A CDC spokesperson told Yahoo News that the vials were discovered inadvertently by a lab worker who was cleaning out a freezer and that the contents appeared to be intact. The worker was wearing gloves and a mask when handling the vials, officials said.

The CDC was expected to take custody of the vials Wednesday.

Only two labs in the world, one in Russia and the other at a CDC facility in Atlanta, are authorized to store samples of the smallpox virus.

A similar discovery was made in Bethesda, Maryland in 2014 when employees of the National Institutes of Health found six freeze-dried vials labeled "smallpox" in an unused storage facility. The samples were analyzed for their viability and later destroyed.

The last smallpox outbreak in the United States occurred in the late 1940s, before WHO undertook a global vaccination effort in the late 1950s that eliminated the virus over the course of two decades. Known for its high fever, rash and disfiguring pockmarks that follow, the disease had a mortality rate as high as 30% and is estimated to have killed more than 300 million people globally since the turn of the 20th century alone.

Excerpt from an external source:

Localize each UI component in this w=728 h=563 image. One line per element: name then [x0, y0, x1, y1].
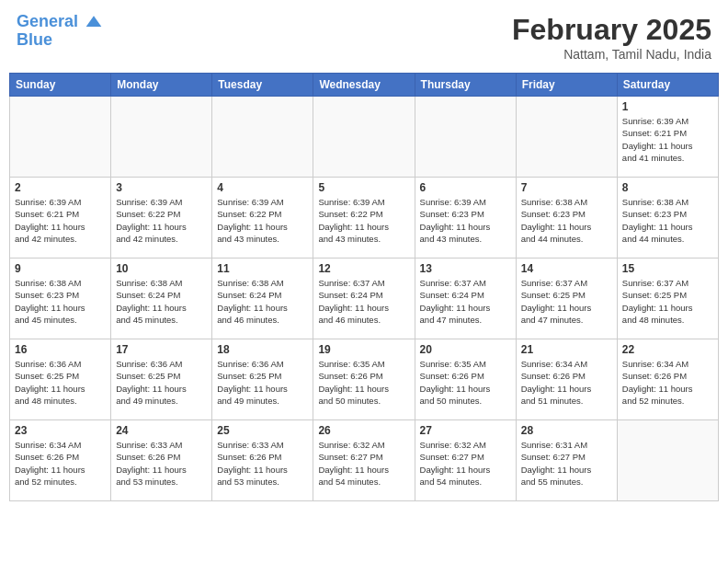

Most Americans are not vaccinated against smallpox, and those who are likely have limited remaining immunity to it. There has been debate among scientists about whether samples of smallpox should be preserved in the event that they're needed to develop a new vaccine. The Strategic National Stockpile has enough existing smallpox vaccine to inoculate everyone in the United States in the event of an outbreak or bioterror attack. The U.S. also maintains a longstanding commitment to the international community to develop reserves.

Vaccinia, the other sample discovered in the Merck lab vials, is related to the virus that causes smallpox but typically does not cause symptoms in healthy individuals. Vaccinia played an instrumental role in the history of the fight against smallpox and became the source of the modern smallpox vaccine, which is only administered to people at high risk of exposure and military personnel.

In recent years, artifacts discovered at the Mütter Museum in Philadelphia provided new insight into smallpox vaccination methods during the Civil War, when doctors carried around kits to inoculate soldiers and citizens in direct human chains. They used milder related orthopoxviruses, such as cowpox and horsepox, for cross-infection at a time before the advent of massed-produced vaccines.

The CDC said there has been no indication that anyone has been exposed to the vials collected at the Merck facility near Philadelphia. An investigation into the vials remains ongoing.